Technology’s drift to the cloud has brought big-end-of-town portfolio management systems within reach of boutiques, according to Anthony Quirk, Milford Asset Management managing director.
Quirk said Milford’s deal with US portfolio management software provider, Charles River, which was fully-implemented last week, would not have been possible without the cloud-based option.
“Charles River used to be mainly for the big end of town investment firms – you needed to have many billions under management to make it economic,” he said. “But shifting to a cloud-based system makes [the Charles River software] more feasible for boutique firms of our size to use.”
However, Quirk said the deal with the Burlington, Massachusetts-based Charles River still represented a “significant investment in systems” for Milford.
Milford has more than $3.3 billion under management for private wealth, KiwiSaver and institutional clients.

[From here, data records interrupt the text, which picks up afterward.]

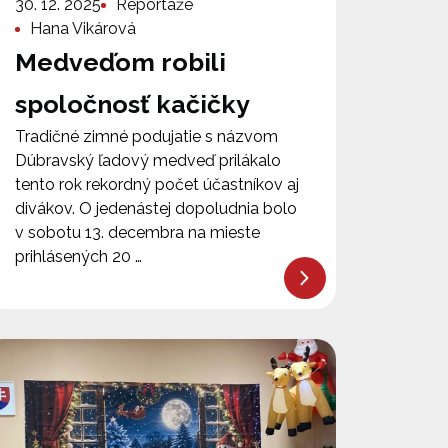
30. 12. 2025
Reportáže
Hana Vikárová
Medveďom robili
spoločnosť kačičky
Tradičné zimné podujatie s názvom
Dúbravský ľadový medveď prilákalo
tento rok rekordný počet účastníkov aj
divákov. O jedenástej dopoludnia bolo
v sobotu 13. decembra na mieste
prihlásených 20 …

Over 350 investment firms in 40 plus countries use Charles River, the firm said in last week’s release, covering clients in the “institutional asset and fund management, private wealth, alternative investments, insurance, banking, and pension markets”.
In the statement announcing Milford’s going “live” on the Charles River platform, Quirk said the firm now has “one system that supports the investment management process from start-to-finish, across all asset classes”.
“This improves productivity significantly for our portfolio managers, centralised dealing function, and operations and compliance teams,” he said in the statement.
“With Charles River managing and hosting the solution, we can easily access new capabilities and reduce the time and cost of upgrades.”
Quirk said installing the Charles River system was unrelated to last year’s Financial Markets Authority (FMA) investigation that saw Milford fined $1.5 million and a looming court case for the-now on-leave portfolio manager, Mark Warminger.
“At a board meeting at the end of 2013 [Milford] agreed to do a number of things as part of a structural review – including looking at a new portfolio management system,” he said. “We started the process with Charles River in mid-2014, well before the FMA investigation.”
Following the FMA investigation into alleged market manipulation activities and a PwC compliance audit, Milford agreed to introduce a number of new governance and operational procedures.
“Milford undertakes to complete a further external review following implementation of PwC’s recommendations,” the FMA said in a release last June.
Late in 2014, Milford also appointed Mark Riggall as head of a newly-established central dealing desk with a junior dealer, Sean Harrison, joining Milford last April.
The FMA’s civil case against Warminger is due to be heard in the Auckland High Court on September 26 this year.